Camp Tiger by Susan Choi, illustrated by John Rocco (9780399173295)

A remarkable picture book about saying goodbye to summer with one final September camping trip that just happens to involve a tiger. A boy heads out on a camping trip with his older brother and his parents. He is dreading the end of summer and going to first grade. They arrive at Mountain Pond, filled with lots of quiet and nature. But as they are setting up the tents, a tiger enters their camp. It’s a real tiger who talks. The tiger asks if they have another tent that he could use as he feels cold now even in his cave. The family sets it up and the boy climbs in along with the tiger. They nestle together for a time. The tiger stays all weekend with the family, going on hikes, heading out in the canoe, even helping with the fishing. But then, the tiger is gone. The family heads back home, but it’s a trip that no one will ever forget.

I am trying not to simply gush in superlatives about this book. Choi captures the tension of growing up, of wishing time would stand still, of hating the new responsibilities of chores, and longing for kindergarten again. She writes of that with a clarity and ease that honors the child’s feelings. Then the tiger enters, realistic and bold, and at first readers try to puzzle out if the talking tiger is real or not. By the end of the book, it doesn’t matter. Just knowing the tiger, experiencing the tiger was enough. It doesn’t have to be answered as they head back to school and home.

Rocco’s illustrations are just as well done as the text. His illustrations make the tiger almost more realistic than the humans in the story. The tiger swims, sits in firelight, snuggles close, and weighs down the canoe. The final night they have together is filled with starlight and quiet that Rocco captures so beautifully.

Surreal and realistic in the best possible mash-up. Appropriate for ages 4-6.

Reviewed from ARC provided by G.P. Putnam’s Sons Books for Young Readers.

Review: The Second Sky by Patrick Guest

The Second Sky by Patrick Guest

The Second Sky by Patrick Guest, illustrated by Jonathan Bentley (9780802855206)

A little penguin wants to learn to fly, but he is more fuzz than feathers and doesn’t have very long wings. So when he tries to flap and fly, he ends up falling onto his bottom. His parents try to explain that he is a penguin and not a goose, but Gilbert won’t give up. He wants to reach the stars and fly above mountains. When Gilbert’s feathers come in, he tries some more to fly, but still can’t leave the ground. Inspired by an albatross flying above him, he heads to a cliff and jumps off. Instead of flying though, he tumbles down the side and into the sea. It is there, in the deep water, the Gilbert realizes that penguins can fly too, just in their own way.

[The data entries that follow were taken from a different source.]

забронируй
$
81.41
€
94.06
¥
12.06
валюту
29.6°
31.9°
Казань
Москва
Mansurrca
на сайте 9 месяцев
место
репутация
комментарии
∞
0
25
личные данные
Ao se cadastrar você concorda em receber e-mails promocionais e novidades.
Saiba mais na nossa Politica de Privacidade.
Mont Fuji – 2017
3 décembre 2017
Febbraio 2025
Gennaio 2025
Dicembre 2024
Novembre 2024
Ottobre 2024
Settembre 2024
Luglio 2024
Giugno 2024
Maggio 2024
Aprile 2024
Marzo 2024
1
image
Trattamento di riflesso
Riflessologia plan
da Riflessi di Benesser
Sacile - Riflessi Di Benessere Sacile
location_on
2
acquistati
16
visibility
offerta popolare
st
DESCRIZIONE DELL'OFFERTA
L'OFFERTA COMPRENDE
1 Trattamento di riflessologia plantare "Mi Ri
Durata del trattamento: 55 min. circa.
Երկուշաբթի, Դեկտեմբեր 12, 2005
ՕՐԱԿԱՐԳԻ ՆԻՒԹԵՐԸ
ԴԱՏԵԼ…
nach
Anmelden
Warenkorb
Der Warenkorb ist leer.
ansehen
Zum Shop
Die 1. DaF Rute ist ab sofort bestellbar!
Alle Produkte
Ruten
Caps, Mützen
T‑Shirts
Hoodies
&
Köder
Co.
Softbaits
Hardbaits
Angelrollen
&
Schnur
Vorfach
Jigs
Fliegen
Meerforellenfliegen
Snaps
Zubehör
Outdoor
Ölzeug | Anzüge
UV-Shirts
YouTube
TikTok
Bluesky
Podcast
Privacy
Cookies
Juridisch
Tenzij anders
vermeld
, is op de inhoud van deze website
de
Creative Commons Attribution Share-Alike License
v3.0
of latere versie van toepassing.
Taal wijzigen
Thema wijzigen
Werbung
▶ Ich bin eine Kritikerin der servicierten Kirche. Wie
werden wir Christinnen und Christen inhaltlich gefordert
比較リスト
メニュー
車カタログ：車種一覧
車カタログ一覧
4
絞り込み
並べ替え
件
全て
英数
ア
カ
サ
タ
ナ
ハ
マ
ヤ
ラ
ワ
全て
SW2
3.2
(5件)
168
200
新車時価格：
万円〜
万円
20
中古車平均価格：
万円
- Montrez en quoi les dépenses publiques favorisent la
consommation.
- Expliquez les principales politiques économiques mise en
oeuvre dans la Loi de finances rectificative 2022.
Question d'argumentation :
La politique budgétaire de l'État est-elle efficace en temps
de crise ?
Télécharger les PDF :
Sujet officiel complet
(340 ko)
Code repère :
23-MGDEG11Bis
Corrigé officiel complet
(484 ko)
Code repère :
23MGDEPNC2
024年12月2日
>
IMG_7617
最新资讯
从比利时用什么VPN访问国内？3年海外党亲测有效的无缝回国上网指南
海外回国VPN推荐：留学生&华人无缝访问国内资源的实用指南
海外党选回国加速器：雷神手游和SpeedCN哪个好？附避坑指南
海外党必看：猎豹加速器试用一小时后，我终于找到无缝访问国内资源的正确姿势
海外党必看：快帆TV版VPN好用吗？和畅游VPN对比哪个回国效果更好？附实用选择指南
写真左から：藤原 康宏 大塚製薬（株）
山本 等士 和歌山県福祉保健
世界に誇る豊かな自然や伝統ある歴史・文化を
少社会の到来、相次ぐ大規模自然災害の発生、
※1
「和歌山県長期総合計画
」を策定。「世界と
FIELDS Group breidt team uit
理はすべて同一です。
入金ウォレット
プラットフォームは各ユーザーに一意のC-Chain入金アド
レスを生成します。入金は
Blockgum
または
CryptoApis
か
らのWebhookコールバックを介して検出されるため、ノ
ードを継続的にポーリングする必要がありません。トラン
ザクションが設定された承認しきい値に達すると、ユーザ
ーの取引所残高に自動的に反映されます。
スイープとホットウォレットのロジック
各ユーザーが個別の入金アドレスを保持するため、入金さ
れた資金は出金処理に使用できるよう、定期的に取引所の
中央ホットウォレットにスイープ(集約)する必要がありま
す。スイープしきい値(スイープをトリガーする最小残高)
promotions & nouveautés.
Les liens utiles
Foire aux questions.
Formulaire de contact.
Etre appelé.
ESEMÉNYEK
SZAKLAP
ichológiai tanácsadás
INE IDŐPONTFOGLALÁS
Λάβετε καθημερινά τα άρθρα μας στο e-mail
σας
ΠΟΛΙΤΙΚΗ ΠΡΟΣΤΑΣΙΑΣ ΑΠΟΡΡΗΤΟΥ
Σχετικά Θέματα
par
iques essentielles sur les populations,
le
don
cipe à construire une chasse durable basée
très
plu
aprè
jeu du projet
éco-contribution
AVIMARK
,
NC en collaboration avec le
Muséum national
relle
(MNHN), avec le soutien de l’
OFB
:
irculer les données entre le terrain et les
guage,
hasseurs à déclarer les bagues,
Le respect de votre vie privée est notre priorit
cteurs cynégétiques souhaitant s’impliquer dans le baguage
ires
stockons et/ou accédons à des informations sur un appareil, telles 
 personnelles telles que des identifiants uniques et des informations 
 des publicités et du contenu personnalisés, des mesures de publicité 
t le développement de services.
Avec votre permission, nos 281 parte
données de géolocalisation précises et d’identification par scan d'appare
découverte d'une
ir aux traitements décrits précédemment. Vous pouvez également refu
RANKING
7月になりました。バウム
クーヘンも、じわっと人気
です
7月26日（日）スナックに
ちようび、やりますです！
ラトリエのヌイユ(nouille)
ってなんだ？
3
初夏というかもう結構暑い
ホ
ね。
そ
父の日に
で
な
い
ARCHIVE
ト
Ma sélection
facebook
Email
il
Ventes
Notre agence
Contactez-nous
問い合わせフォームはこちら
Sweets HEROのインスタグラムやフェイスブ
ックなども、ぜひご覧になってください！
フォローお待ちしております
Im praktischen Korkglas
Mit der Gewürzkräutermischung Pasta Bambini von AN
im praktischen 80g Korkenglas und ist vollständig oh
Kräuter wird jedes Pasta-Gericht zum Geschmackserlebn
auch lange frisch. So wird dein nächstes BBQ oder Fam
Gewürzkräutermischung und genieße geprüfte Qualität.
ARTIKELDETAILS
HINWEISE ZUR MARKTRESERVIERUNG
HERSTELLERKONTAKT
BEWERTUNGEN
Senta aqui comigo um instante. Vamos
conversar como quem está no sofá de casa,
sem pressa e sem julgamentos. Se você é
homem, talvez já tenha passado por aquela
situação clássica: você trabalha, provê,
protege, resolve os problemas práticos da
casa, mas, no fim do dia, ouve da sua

Shortlisted for the 2018 Early Childhood Book of the Year by the Children’s Book Council of Australia, this picture book combines incredible illustrations with a strong story of finding your own way to reach your dreams. Gilbert is a hardy and fearless little fellow, determined to fly. The moment when he is at the top of the cliff is a huge turning point in his story and readers will be holding their breath to see what happens. The result is exceptionally satisfying.

Bentley’s illustrations are lovely. They capture the vistas of the frozen landscape, have the solid black figures of the other penguins. Yet they also soften around Gilbert and his fuzz, showing a rotund little penguin with big dreams. That softness plays nicely against the ice and snow. When Gilbert enters the water and the pages fill with blues and greens, the colors seem even more intense and vivid.

A little penguin with big dreams whose story is worth reading. Appropriate for ages 3-5.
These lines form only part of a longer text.